After one of our Rhode Island Red hens had been mauled by something in the woods, we were keeping a cautious eye out for Martha and the Vandals, as we called these large and handsome chickens. Of course, we worked during the week in Ocala, and couldn’t watch them during the day, but the chances of anything successfully taking one of the Girls during the day was pretty slim, and we were careful to pen them up at night.
Anni had also picked up a used .410 shotgun that, in light of recent events, we decided would be useful as a “just in case” weapon, especially if we needed to dispatch another mortally injured critter.
One breezy Saturday afternoon Anni had gone into Ocala for something, and I was puttering around the house when a commotion out by the barn alerted me to a situation unfolding. It seemed the yard around the barn was emptying quickly of scattering, squawking chickens, and even the geese were running from the scene, flapping their wings and trying to get air-borne.
Looking out through the front screen door, I snatched a glimpse of a what I thought might be a Bob Cat just as it darted around the back side of the barn.

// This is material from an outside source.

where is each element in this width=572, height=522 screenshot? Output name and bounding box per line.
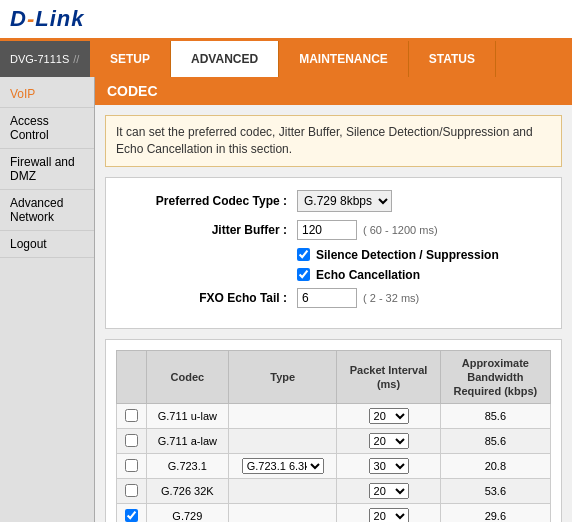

I snatched up the .410 leaning against the fireplace and a handful of snake-shot shells we kept around for discouraging varmints, chambered one of the rounds, clicked on the safety, and headed toward the barn, trying to be as quiet as possible so that I could surprise whatever was out there.
I stood quietly and listened, but the wind coming off the lake was making enough noise in the tree canopy that I couldn’t pick out anything unusual. As I came to the corner of the building, I slowly peeked around the wall and through the hurricane fence that formed a small enclosure behind the barn and there, standing some 30 feet away, was a full-grown Bob Cat! She (for it was a she, I saw her full teats) was very still, staring away from me into the edge of the woods.
I held my breath, slipped the safety off, and slowly raised the barrel to aim just behind the cat’s hind-quarters, where I figured a well-placed scattering of pellets would give her a good scare and dissuade her from coming after our chickens again. The problem was, I had to lean back a bit to swing the barrel up to position while avoiding hitting the fence, and of course the minute I moved, she spotted me.
Memory is a funny thing, but the best I can recall is that I leaned back, swung the barrel up, took aim well to the rear of her rear-end and squeezed the trigger, even as she sprang up and out from her standing position. “Bang!” went the rifle, and the cat reacted by jumping straight up. As soon as her paws hit the ground, she was gone, like that. She simply disappeared into the wall of vegetation.
I stood there, listening and looking at the woods, and it dawned on me that she was likely the culprit who had been picking off the little Bantam chickens–and she also likely attacked one of our Rhode Island Red hens during a party a couple of weeks earlier. It also dawned on me that she was a momma, and likely had at least one kitten somewhere. Finally, it dawned on me that maybe I should trail her into the woods and make sure I hadn’t actually hit her with a smattering of the scattered shot.
I think I was still in an adrenaline fog, or I would have realized as soon as I thought it that following a pissed-off, full-grown Bob Cat into dimly-lit thick woods on a cloudy afternoon was probably a foolish notion. I wasn’t going to see much at all, and as I penetrated the wall of vegetation and walked a few paces, I realized that I wasn’t going to hear a damn thing either. There was so much wind that the trees were thrashing about and I couldn’t even hear my own footsteps as my feet crushed dry twigs underfoot.
Well at least I had the presence of mind to chamber another round as I retraced my steps. I was glad to get back into the yard and get some distance between myself and the woods line.
As it turned out, neither of us ever spotted that Bob Cat again, but we did continue to lose chickens at an alarming rate, and before a year had passed, the flock of 20-some Bantams would be whittled down to two, and then none. Sadly, before the Bantams would disappear, Martha and The Vandals, all four of them, would be long gone, with nary a feather to mark their passing.